[Work task] Search the data for the word "vehicles" and copy out every line that has it.

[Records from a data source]

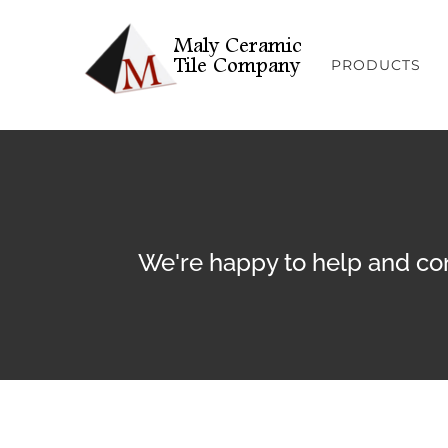
Skip
to
PRODUCTS
content
We're happy to help and con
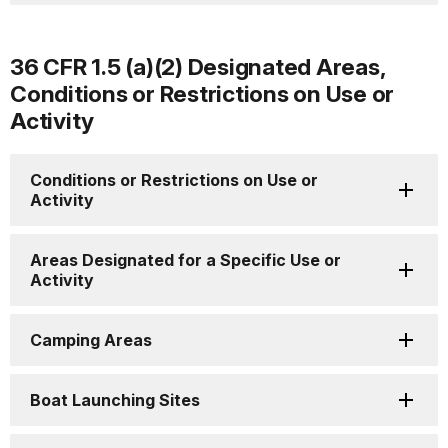
36 CFR 1.5 (a)(2) Designated Areas,
Conditions or Restrictions on Use or
Activity
Conditions or Restrictions on Use or
Activity
Areas Designated for a Specific Use or
Activity
Camping Areas
Boat Launching Sites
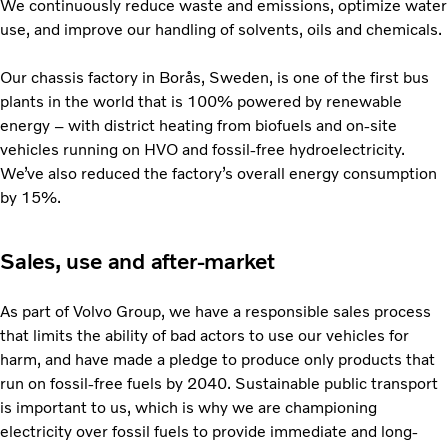
We continuously reduce waste and emissions, optimize water
use, and improve our handling of solvents, oils and chemicals.
Our chassis factory in Borås, Sweden, is one of the first bus
plants in the world that is 100% powered by renewable
energy – with district heating from biofuels and on-site
vehicles running on HVO and fossil-free hydroelectricity.
We’ve also reduced the factory’s overall energy consumption
by 15%.
Sales, use and after-market
As part of Volvo Group, we have a responsible sales process
that limits the ability of bad actors to use our vehicles for
harm, and have made a pledge to produce only products that
run on fossil-free fuels by 2040. Sustainable public transport
is important to us, which is why we are championing
electricity over fossil fuels to provide immediate and long-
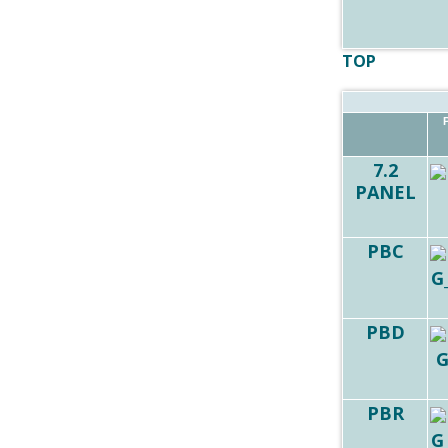
TOP
7.2
PANEL
PBC
PBD
PBR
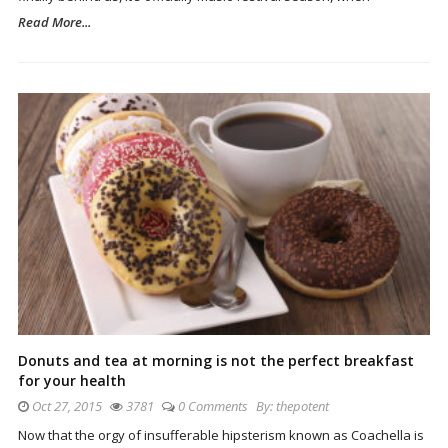
Read More...
Donuts and tea at morning is not the perfect breakfast
for your health
Oct 27, 2015
3781
0 Comments
By:
thepotent
Now that the orgy of insufferable hipsterism known as Coachella is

[Result of the task]
vehicles running on HVO and fossil-free hydroelectricity.
that limits the ability of bad actors to use our vehicles for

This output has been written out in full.